Some of the examples of enrichment are:

  • Add a new field to the data. e.g.
    • You have a country code field and you want the full country name.
    • You have a status code 1, 2, 3 and you want to add a new field that says if the status is success or failure or unknown.
    • You have an IP address and you want to add a new field that says if the IP address is internal or external.
    • You have an IP address and you want to get the geo location of the IP address.
    • protocol number to protocol name

In order to do enrichment you will need to create a enrichment table. A enrichment table is a CSV file that has the reference data that you want to use to enrich the actual data.

Example

Source data (Log stream)

For example, you have AWS VPC flow logs. You can find more details about VPC flow logs on AWS docs page.

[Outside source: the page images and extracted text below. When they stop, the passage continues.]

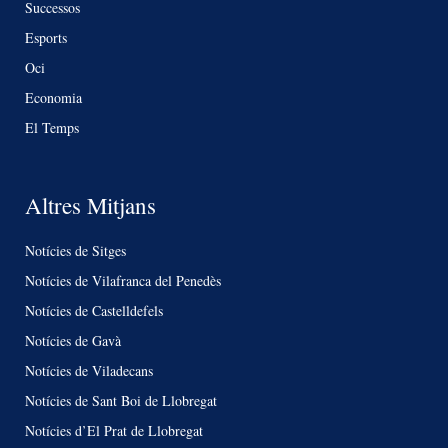
Successos
Esports
Oci
Economia
El Temps
Altres Mitjans
Notícies de Sitges
Notícies de Vilafranca del Penedès
Notícies de Castelldefels
Notícies de Gavà
Notícies de Viladecans
Notícies de Sant Boi de Llobregat
Notícies d’El Prat de Llobregat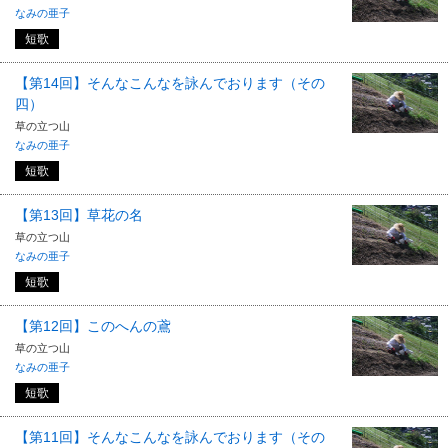
なみの亜子
短歌
【第14回】そんなこんなを詠んでおります（その
四）
草の立つ山
なみの亜子
短歌
【第13回】草花の名
草の立つ山
なみの亜子
短歌
【第12回】このへんの鳶
草の立つ山
なみの亜子
短歌
【第11回】そんなこんなを詠んでおります（その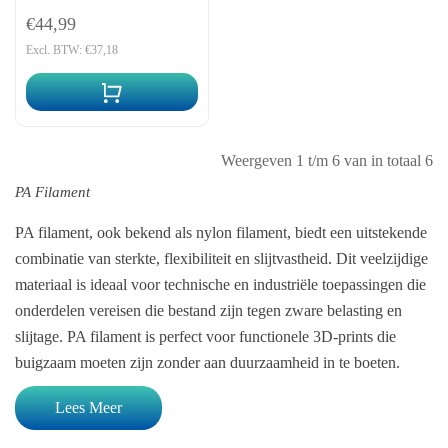
€44,99
Excl. BTW: €37,18
Weergeven 1 t/m 6 van in totaal 6
PA Filament
PA filament, ook bekend als nylon filament, biedt een uitstekende
combinatie van sterkte, flexibiliteit en slijtvastheid. Dit veelzijdige
materiaal is ideaal voor technische en industriële toepassingen die
onderdelen vereisen die bestand zijn tegen zware belasting en
slijtage. PA filament is perfect voor functionele 3D-prints die
buigzaam moeten zijn zonder aan duurzaamheid in te boeten.
Lees Meer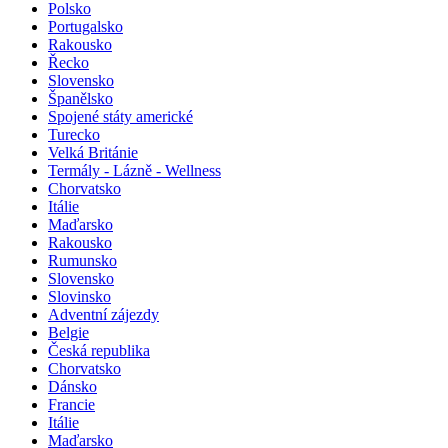
Polsko
Portugalsko
Rakousko
Řecko
Slovensko
Španělsko
Spojené státy americké
Turecko
Velká Británie
Termály - Lázně - Wellness
Chorvatsko
Itálie
Maďarsko
Rakousko
Rumunsko
Slovensko
Slovinsko
Adventní zájezdy
Belgie
Česká republika
Chorvatsko
Dánsko
Francie
Itálie
Maďarsko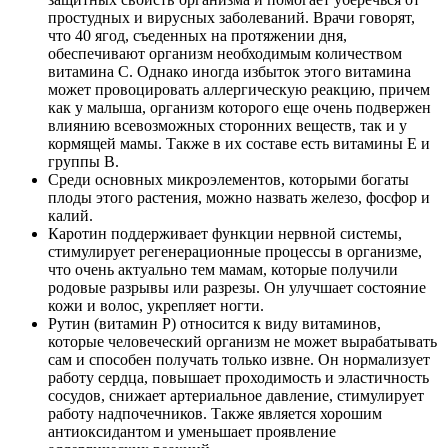
простудных и вирусных заболеваний. Врачи говорят,
что 40 ягод, съеденных на протяжении дня,
обеспечивают организм необходимым количеством
витамина С. Однако иногда избыток этого витамина
может провоцировать аллергическую реакцию, причем
как у малыша, организм которого еще очень подвержен
влиянию всевозможных сторонних веществ, так и у
кормящей мамы. Также в их составе есть витамины Е и
группы В.
Среди основных микроэлементов, которыми богаты
плоды этого растения, можно назвать железо, фосфор и
калий.
Каротин поддерживает функции нервной системы,
стимулирует регенерационные процессы в организме,
что очень актуально тем мамам, которые получили
родовые разрывы или разрезы. Он улучшает состояние
кожи и волос, укрепляет ногти.
Рутин (витамин Р) относится к виду витаминов,
которые человеческий организм не может вырабатывать
сам и способен получать только извне. Он нормализует
работу сердца, повышает проходимость и эластичность
сосудов, снижает артериальное давление, стимулирует
работу надпочечников. Также является хорошим
антиоксидантом и уменьшает проявление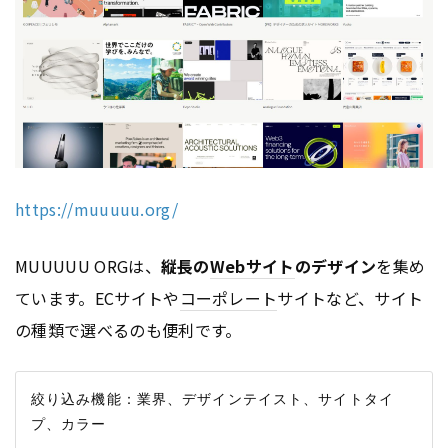
https://muuuuu.org/
MUUUUU ORGは、
縦長の
Webサイト
のデザイン
を集め
ています。ECサイトや
コーポレート
サイトなど、サイト
の種類で選べるのも便利です。
絞り込み機能：業界、デザインテイスト、サイトタイ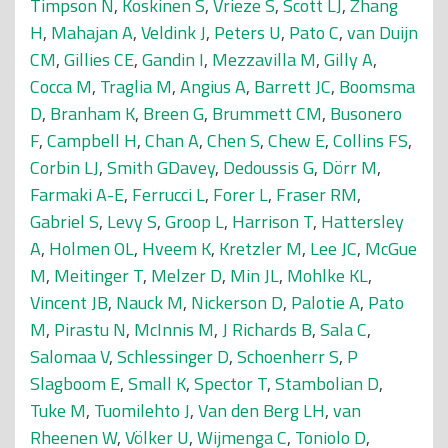
Timpson N
,
Koskinen S
,
Vrieze S
,
Scott LJ
,
Zhang
H
,
Mahajan A
,
Veldink J
,
Peters U
,
Pato C
,
van Duijn
CM
,
Gillies CE
,
Gandin I
,
Mezzavilla M
,
Gilly A
,
Cocca M
,
Traglia M
,
Angius A
,
Barrett JC
,
Boomsma
D
,
Branham K
,
Breen G
,
Brummett CM
,
Busonero
F
,
Campbell H
,
Chan A
,
Chen S
,
Chew E
,
Collins FS
,
Corbin LJ
,
Smith GDavey
,
Dedoussis G
,
Dörr M
,
Farmaki A-E
,
Ferrucci L
,
Forer L
,
Fraser RM
,
Gabriel S
,
Levy S
,
Groop L
,
Harrison T
,
Hattersley
A
,
Holmen OL
,
Hveem K
,
Kretzler M
,
Lee JC
,
McGue
M
,
Meitinger T
,
Melzer D
,
Min JL
,
Mohlke KL
,
Vincent JB
,
Nauck M
,
Nickerson D
,
Palotie A
,
Pato
M
,
Pirastu N
,
McInnis M
,
J Richards B
,
Sala C
,
Salomaa V
,
Schlessinger D
,
Schoenherr S
,
P
Slagboom E
,
Small K
,
Spector T
,
Stambolian D
,
Tuke M
,
Tuomilehto J
,
Van den Berg LH
,
van
Rheenen W
,
Völker U
,
Wijmenga C
,
Toniolo D
,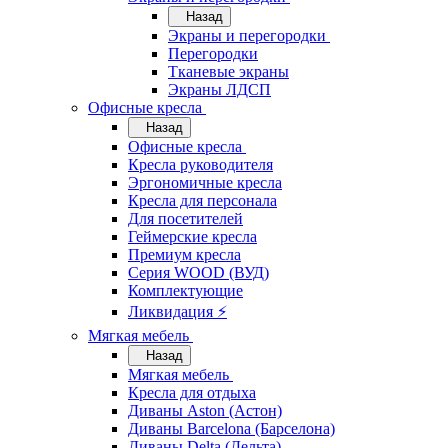
Назад
Экраны и перегородки
Перегородки
Тканевые экраны
Экраны ЛДСП
Офисные кресла
Назад
Офисные кресла
Кресла руководителя
Эргономичные кресла
Кресла для персонала
Для посетителей
Геймерские кресла
Премиум кресла
Серия WOOD (ВУД)
Комплектующие
Ликвидация ⚡
Мягкая мебель
Назад
Мягкая мебель
Кресла для отдыха
Диваны Aston (Астон)
Диваны Barcelona (Барселона)
Диваны Delta (Дельта)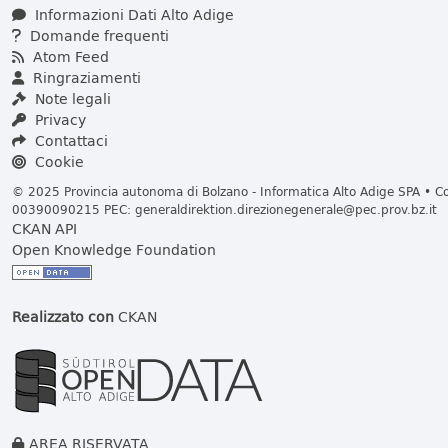
Informazioni Dati Alto Adige
Domande frequenti
Atom Feed
Ringraziamenti
Note legali
Privacy
Contattaci
Cookie
© 2025 Provincia autonoma di Bolzano - Informatica Alto Adige SPA • Cod
00390090215 PEC:
generaldirektion.direzionegenerale@pec.prov.bz.it
CKAN API
Open Knowledge Foundation
Realizzato con
CKAN
AREA RISERVATA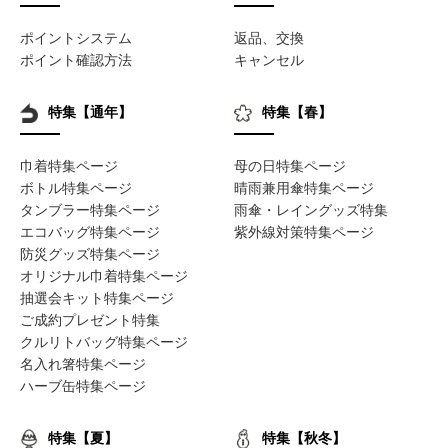
ポイントシステム
返品、交換
ポイント確認方法
キャンセル
特集【通年】
特集【春】
巾着特集ページ
母の日特集ページ
ボトル特集ページ
晴雨兼用傘特集ページ
タンブラー特集ページ
雨傘・レイングッズ特集
エコバッグ特集ページ
紫外線対策特集ページ
防災グッズ特集ページ
オリジナル巾着特集ページ
抽選会キット特集ページ
ご成約プレゼント特集
クルリトバッグ特集ページ
名入れ箸特集ページ
ハーブ缶特集ページ
特集【夏】
特集【秋冬】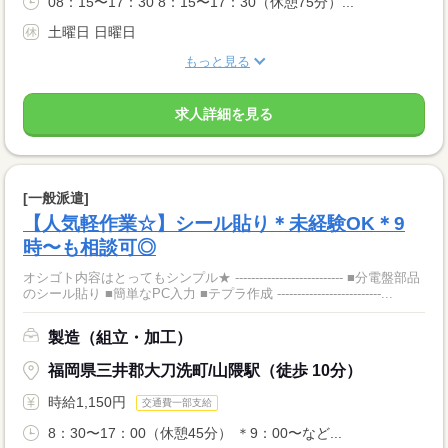
08：15〜17：30 8：15〜17：30（休憩75分）...
土曜日 日曜日
もっと見る
求人詳細を見る
[一般派遣]
【人気軽作業☆】シール貼り＊未経験OK＊9
時〜も相談可◎
オシゴト内容はとってもシンプル★ --------------------------- ■分電盤部品
のシール貼り ■簡単なPC入力 ■テプラ作成 --------------------------...
製造（組立・加工）
福岡県三井郡大刀洗町/山隈駅（徒歩 10分）
時給1,150円
交通費一部支給
8：30〜17：00（休憩45分） ＊9：00〜など...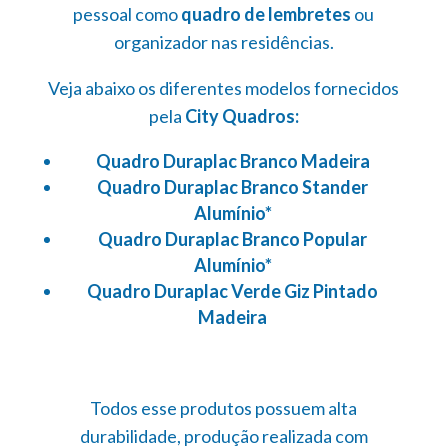
pessoal como
quadro de lembretes
ou
organizador nas residências.
Veja abaixo os diferentes modelos fornecidos
pela
City Quadros:
Quadro Duraplac Branco Madeira
Quadro Duraplac Branco Stander
Alumínio*
Quadro Duraplac Branco Popular
Alumínio*
Quadro Duraplac Verde Giz Pintado
Madeira
Todos esse produtos possuem alta
durabilidade, produção realizada com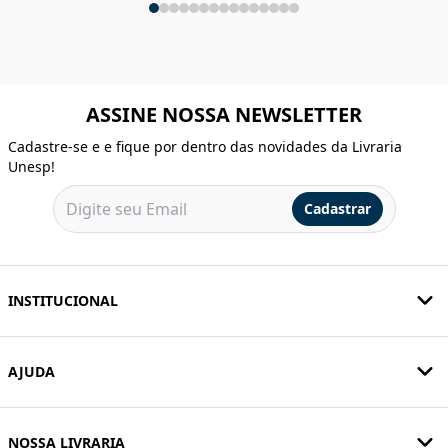
ASSINE NOSSA NEWSLETTER
Cadastre-se e e fique por dentro das novidades da Livraria
Unesp!
Cadastrar
INSTITUCIONAL
AJUDA
NOSSA LIVRARIA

It might look like (I have removed many fields here to simplify things):

[ 
{ "_timestamp": 1685264705559653, "dstaddr": "10.3.150.41", "packets": 5, "protocol": 6, "srcaddr": "10.3.76.90" }, 
{ "_timestamp": 1685264705559618, "dstaddr": "173.72.40.32", "packets": 1, "protocol": 17, "srcaddr": "10.3.150.41" }, 
{ "_timestamp": 1685264705559581, "dstaddr": "10.3.150.41", "packets": 1, "protocol": 17, "srcaddr": "173.72.40.32" }, 
{ "_timestamp": 1685264705559551, "dstaddr": "10.3.57.95", "packets": 5, "protocol": 6, "srcaddr": "10.3.150.41" }
]

You will notice that protocol number. Looking at it immediately does not tell you what the protocol is. You will need to look up the protocol number in a enrichment table to get the protocol name.

Enrichment table

The enrichment table will look like this:

protocols.csv
protocol_number,keyword,protocol_description
0,HOPOPT,IPv6 Hop-by-Hop Option
1,ICMP,Internet Control Message
2,IGMP,Internet Group Management
3,GGP,Gateway-to-Gateway
4,IPv4,IPv4 encapsulation
5,ST,Stream
6,TCP,Transmission Control
7,CBT,CBT
8,EGP,Exterior Gateway Protocol
9,IGP,any private interior gateway (used by Cisco for their IGRP)
10,BBN-RCC-MON,BBN RCC Monitoring
11,NVP-II,Network Voice Protocol
12,PUP,PUP
.
.
.

Desired output

Our goal would be be to get the logs to look like:

[ 
{ "_timestamp": 1685264705559653, "dstaddr": "10.3.150.41", "packets": 5, "protocol": "TCP", "srcaddr": "10.3.76.90" }, 
{ "_timestamp": 1685264705559618, "dstaddr": "173.72.40.32", "packets": 1, "protocol": "UDP", "srcaddr": "10.3.150.41" }, 
{ "_timestamp": 1685264705559581, "dstaddr": "10.3.150.41", "packets": 1, "protocol": "UDP", "srcaddr": "173.72.40.32" }, 
{ "_timestamp": 1685264705559551, "dstaddr": "10.3.57.95", "packets": 5, "protocol": "TCP", "srcaddr": "10.3.150.41" }
]
protocol 6 and 17 have been replaced with TCP and UDP respectively.

Hands on exercise

Let's do a hands on exercise in order to understand how to do enrichment.

Upload sample data

Download sample data for VPC flow log and ingest it into your OpenObserve instance.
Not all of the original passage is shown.